### What the task asks:
Report how many lines below include "metrics", giving the figure alone.

### Exercise inputs:
....
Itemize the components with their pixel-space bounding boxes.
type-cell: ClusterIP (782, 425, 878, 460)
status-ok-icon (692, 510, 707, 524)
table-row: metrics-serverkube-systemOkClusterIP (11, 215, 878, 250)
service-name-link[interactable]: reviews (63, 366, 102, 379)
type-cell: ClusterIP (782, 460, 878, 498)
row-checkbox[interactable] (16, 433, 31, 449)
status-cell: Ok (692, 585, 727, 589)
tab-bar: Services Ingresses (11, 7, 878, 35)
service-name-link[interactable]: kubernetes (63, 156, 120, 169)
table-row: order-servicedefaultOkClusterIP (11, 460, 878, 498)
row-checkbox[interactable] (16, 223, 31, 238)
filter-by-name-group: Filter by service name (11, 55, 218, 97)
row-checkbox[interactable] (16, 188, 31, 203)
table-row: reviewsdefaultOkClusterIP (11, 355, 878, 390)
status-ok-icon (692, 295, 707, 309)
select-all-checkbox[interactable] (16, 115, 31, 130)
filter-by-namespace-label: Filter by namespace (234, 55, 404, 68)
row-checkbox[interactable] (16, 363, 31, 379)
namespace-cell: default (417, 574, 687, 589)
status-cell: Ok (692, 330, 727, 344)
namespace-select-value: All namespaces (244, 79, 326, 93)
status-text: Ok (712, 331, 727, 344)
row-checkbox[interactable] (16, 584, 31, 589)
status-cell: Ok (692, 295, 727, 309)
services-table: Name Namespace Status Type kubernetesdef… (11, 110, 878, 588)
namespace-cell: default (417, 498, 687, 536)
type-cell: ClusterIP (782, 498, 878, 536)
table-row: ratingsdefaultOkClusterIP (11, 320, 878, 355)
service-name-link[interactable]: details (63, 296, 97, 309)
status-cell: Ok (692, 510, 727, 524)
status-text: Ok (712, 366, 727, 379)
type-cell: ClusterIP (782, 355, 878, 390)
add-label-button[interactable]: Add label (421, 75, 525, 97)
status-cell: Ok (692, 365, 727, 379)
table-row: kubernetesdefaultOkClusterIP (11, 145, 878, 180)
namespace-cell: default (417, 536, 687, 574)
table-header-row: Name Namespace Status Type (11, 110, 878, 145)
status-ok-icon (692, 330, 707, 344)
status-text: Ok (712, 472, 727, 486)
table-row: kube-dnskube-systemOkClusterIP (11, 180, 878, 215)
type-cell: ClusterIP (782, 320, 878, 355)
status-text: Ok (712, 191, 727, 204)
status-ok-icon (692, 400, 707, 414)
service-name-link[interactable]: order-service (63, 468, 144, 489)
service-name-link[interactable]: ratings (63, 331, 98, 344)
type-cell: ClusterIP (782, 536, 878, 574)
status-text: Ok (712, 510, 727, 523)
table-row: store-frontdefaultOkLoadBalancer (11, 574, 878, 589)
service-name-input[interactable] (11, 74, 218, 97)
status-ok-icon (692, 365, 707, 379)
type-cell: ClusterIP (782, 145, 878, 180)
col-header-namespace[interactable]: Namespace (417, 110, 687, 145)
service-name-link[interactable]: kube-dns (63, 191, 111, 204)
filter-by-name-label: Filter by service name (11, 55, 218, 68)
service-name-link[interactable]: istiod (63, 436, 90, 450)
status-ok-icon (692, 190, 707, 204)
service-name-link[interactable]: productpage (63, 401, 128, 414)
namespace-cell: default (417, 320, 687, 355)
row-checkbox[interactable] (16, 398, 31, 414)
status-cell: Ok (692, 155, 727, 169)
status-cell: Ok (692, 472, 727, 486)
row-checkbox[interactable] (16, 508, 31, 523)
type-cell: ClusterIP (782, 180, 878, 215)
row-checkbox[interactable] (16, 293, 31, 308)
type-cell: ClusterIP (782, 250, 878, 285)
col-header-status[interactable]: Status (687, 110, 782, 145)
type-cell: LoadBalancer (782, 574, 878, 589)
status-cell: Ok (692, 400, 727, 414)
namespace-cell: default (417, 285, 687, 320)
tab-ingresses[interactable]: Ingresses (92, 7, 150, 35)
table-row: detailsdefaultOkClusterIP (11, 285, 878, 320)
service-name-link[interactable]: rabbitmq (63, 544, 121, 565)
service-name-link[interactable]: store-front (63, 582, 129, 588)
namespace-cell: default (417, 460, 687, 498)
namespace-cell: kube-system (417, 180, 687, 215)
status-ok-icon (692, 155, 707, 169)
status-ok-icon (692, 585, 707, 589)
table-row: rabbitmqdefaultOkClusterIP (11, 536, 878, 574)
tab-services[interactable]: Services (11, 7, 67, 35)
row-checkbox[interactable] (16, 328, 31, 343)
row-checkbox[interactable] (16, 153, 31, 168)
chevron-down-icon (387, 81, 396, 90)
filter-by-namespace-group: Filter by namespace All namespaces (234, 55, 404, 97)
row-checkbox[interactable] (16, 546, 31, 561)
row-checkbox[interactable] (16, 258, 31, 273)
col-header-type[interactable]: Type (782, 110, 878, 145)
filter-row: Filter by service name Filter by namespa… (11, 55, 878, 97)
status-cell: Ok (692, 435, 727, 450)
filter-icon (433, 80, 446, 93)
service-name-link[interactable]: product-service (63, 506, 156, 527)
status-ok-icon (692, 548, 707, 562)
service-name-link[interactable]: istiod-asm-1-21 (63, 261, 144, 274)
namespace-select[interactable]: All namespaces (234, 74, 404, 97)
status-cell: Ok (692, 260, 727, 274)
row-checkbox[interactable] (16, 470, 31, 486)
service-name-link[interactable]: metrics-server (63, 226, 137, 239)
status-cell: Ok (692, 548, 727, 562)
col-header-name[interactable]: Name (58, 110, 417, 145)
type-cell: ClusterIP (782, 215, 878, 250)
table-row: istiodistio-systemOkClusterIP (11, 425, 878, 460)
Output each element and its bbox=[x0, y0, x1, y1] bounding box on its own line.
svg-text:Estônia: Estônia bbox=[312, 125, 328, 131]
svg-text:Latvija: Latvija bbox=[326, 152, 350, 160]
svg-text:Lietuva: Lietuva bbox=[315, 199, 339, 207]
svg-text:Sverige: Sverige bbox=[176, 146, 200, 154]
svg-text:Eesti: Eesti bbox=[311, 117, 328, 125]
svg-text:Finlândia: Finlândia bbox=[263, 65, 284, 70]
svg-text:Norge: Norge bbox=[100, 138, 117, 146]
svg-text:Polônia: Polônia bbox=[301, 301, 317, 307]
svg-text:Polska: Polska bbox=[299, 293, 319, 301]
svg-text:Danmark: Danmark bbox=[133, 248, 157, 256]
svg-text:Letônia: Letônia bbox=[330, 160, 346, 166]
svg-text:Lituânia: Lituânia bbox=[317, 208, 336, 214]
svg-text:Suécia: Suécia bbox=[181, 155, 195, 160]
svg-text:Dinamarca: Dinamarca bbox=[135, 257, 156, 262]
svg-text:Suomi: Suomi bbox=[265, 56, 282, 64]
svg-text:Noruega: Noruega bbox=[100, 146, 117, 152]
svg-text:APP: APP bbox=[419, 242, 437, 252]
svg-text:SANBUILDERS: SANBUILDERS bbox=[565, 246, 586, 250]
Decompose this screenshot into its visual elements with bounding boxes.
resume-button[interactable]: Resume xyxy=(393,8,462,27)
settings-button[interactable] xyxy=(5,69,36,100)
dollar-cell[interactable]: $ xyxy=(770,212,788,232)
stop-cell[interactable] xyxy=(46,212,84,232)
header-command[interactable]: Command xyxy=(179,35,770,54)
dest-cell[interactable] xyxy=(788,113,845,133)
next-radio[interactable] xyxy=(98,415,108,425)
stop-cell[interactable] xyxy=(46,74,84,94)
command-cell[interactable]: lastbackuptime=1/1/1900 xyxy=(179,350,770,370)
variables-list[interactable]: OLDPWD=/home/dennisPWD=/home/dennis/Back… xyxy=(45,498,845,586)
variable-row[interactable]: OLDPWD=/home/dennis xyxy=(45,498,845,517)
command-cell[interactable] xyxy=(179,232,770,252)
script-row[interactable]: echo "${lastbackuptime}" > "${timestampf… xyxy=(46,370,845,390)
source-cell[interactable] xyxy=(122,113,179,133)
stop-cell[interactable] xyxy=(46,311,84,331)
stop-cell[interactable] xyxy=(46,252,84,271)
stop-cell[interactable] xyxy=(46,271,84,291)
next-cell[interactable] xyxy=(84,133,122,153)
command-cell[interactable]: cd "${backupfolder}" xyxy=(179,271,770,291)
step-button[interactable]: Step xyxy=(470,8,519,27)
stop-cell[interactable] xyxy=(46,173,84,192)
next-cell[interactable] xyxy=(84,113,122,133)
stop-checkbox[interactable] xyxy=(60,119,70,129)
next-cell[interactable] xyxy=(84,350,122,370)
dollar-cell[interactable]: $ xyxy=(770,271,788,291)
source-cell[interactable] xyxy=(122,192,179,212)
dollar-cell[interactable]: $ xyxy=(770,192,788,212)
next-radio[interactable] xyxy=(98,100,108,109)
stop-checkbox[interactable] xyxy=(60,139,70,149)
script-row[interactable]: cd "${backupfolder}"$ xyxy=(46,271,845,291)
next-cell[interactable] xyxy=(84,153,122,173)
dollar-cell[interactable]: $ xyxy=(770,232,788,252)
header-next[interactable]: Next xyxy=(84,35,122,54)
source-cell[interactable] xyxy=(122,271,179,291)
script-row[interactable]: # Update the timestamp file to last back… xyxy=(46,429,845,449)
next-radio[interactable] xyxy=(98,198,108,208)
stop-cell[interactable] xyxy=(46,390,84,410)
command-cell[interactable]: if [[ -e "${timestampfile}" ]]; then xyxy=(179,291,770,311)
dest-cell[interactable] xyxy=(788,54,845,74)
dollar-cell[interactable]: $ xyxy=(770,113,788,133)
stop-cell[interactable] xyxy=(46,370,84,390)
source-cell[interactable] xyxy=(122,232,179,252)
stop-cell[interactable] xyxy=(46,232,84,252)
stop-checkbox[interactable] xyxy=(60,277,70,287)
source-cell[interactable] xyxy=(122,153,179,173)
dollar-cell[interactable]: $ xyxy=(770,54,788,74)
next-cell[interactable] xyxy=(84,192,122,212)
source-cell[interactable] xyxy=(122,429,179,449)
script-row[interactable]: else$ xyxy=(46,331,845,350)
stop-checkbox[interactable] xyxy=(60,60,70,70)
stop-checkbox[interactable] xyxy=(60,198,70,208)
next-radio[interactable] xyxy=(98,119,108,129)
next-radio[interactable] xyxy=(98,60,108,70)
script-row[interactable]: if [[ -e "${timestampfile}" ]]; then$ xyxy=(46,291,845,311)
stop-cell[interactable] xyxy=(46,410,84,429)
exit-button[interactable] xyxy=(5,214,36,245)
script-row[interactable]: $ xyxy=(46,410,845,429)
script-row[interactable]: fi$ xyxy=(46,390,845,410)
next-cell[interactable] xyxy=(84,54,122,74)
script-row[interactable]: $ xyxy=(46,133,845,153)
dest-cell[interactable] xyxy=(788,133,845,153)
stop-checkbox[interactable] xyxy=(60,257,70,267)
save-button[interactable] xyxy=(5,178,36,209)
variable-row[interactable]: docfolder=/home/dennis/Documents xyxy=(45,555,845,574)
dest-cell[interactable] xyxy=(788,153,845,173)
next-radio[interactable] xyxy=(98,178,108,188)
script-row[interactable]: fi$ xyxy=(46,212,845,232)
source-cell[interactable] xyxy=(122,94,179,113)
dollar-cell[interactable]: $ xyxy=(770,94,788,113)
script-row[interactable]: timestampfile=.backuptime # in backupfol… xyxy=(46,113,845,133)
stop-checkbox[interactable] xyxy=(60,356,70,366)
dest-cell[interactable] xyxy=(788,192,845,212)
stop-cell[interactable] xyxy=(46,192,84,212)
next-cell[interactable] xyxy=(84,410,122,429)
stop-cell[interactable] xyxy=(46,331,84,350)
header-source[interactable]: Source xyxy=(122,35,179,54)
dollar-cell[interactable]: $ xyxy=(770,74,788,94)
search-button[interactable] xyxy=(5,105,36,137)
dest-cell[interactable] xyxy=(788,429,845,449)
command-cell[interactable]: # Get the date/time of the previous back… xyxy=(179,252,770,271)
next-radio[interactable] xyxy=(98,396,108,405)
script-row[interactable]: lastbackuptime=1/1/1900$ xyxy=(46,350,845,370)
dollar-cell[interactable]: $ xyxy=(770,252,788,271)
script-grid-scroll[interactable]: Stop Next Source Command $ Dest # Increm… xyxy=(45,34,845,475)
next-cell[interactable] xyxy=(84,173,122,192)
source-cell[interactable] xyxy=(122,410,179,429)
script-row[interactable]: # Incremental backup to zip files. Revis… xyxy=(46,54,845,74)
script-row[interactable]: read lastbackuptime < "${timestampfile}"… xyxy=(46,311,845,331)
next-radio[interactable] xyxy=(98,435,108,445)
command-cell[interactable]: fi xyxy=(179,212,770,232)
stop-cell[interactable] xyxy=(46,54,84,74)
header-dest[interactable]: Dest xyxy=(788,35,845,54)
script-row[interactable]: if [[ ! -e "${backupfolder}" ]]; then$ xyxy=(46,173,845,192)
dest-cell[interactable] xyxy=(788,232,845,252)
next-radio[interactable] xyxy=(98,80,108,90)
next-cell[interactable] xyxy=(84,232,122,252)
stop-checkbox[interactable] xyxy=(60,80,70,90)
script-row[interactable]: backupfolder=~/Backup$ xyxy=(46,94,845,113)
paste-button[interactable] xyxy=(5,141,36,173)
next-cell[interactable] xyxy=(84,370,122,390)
....
### Response to this exercise:
2